— Белла, быстрее! — стиснув зубы, шипит он, с ужасом глядя на окно, — вставай!
Благо, моя чадра рядом. Не удосужившись надеть её как полагается, я, сжав ладошку мальчика, выбегаю следом за братом. Никогда не видела, чтобы он так быстро спускался по лестнице. Никогда не видела, чтобы он вообще бежал.
Внизу звукоизоляция хуже, чем в детской. Я слышу хлопки и выстрелы, пронзающие тишину отравленными стрелами. И Адиль слышит — дрожит, но плакать себе не позволяет. Плакать ему запретила Афият — за день до смерти.
— Влево, — велит Алек, увлекая меня за собой. Призывает не отвлекаться. Отвлечься — сейчас означает поддаться смерти.
Мы покидаем дом через заднюю дверь. Леденящий кровь вой сирены эхом отдается от камней забора, накрывая нас волной жара. Вот и выяснилось время: полдень.
Алек спешит к подвалу, не позволяя нам отставать. Нурия на его руках плачет все громче и громче, умоляюще требуя сделать хоть что-нибудь, чтобы убрать наводящий ужас звук. Но времени на то, чтобы успокоить её, у нас нет.
Тяжелая дверь с грохотом захлопывается за спиной. Маленькая лампочка зажигается слева — Адиль нажал на выключатель.
Заперев на засов деревянную заставу, Алек с тяжелым вздохом садится рядом со мной, пытаясь укачать дочку.
— Баби, — Адиль прижимается к его правому боку, зажмуриваясь. Мужчина немного рассеяно гладит его по волосам, одновременно нашептывая что-то Нури. За последние полгода он ужасно изменился.

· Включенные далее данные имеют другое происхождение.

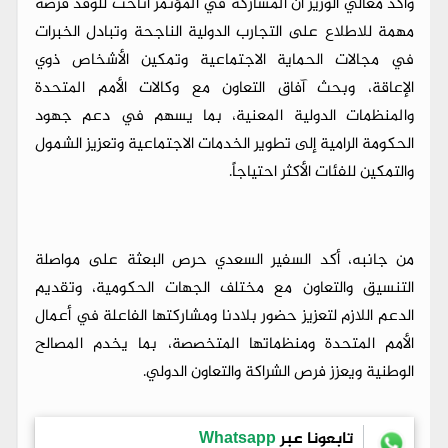
وأكد معالي الوزير أن المشاركة في المؤتمر أتاحت للوفد فرصة
مهمة للاطلاع على التجارب الدولية الناجحة وتبادل الخبرات
في مجالات الحماية الاجتماعية وتمكين الأشخاص ذوي
الإعاقة، وبحث آفاق التعاون مع وكالات الأمم المتحدة
والمنظمات الدولية المعنية، بما يسهم في دعم جهود
الحكومة الرامية إلى تطوير الخدمات الاجتماعية وتعزيز الشمول
والتمكين للفئات الأكثر احتياجاً.
من جانبه، أكد السفير السعدي حرص البعثة على مواصلة
التنسيق والتعاون مع مختلف الجهات الحكومية، وتقديم
الدعم اللازم لتعزيز حضور بلادنا ومشاركتها الفاعلة في أعمال
الأمم المتحدة ومنظماتها المتخصصة، بما يخدم المصالح
الوطنية ويعزز فرص الشراكة والتعاون الدولي.
تابعونا عبر
Whatsapp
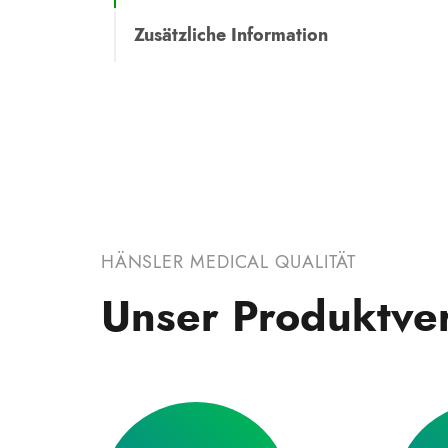
Zusätzliche Information
HÄNSLER MEDICAL QUALITÄT
Unser Produktve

Я никогда не думала, что в тридцать шесть мой брат будет выглядеть на сорок лет… а то и больше — морщины у глаз совсем глубокие, щеки впавшие, а волосы на висках заметно поседели.
С вторжением американцев эта страна — теперь и моя, наша, — перестала быть райским уголком. Ничего в ней не осталось. Никого.

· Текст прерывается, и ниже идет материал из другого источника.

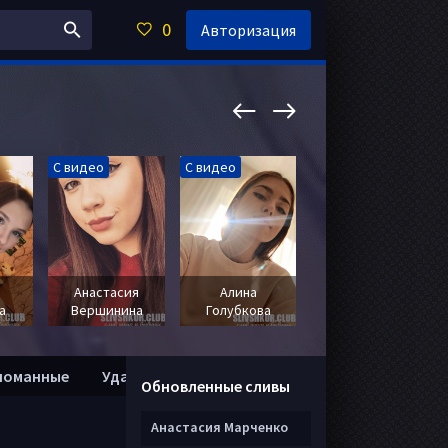
0
Авторизация
С видео
С видео
С видео
Анастасия
Алина
Марьяна
а
Вершинина
Голубкова
Пархович
ломанные
Удалить анкету
Обновленные сливы
Анастасия Марченко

— Дай-ка мне, — мягко прошу я, просительно поглядывая на малышку. Алек устало кивает. Отдает.
— Асад и Баттал гуляли по земле, Нури-и-я.
Асад и Баттал скакали на коне, Нури-и-я.
Асад и Баттал искали Нилюфар, Нури-и-я.
О ней лишь вздыхали, Нури-и-и-я…
Девочка внимательно смотрит на меня своими красивыми темными глазами с пушистыми ресницами, немного опустив голову с не по годам роскошными локонами. Постепенно она перестает всхлипывать, несмотря на то, что за стенами подвала по-прежнему слышны все прежние звуки, а боль явно не унимается. Но знакомая песенка делает все это не более чем фоном. Знакомая, мамина песенка, успокаивает. Утешает.
Алек берет Адиля на руки, прижимая к себе, и обнимает нас с дочерью, обеих поочередно поцеловав в лоб.
— Это скоро кончится, — обещает он, выдавив скупую улыбку, — все будет хорошо. Обязательно будет.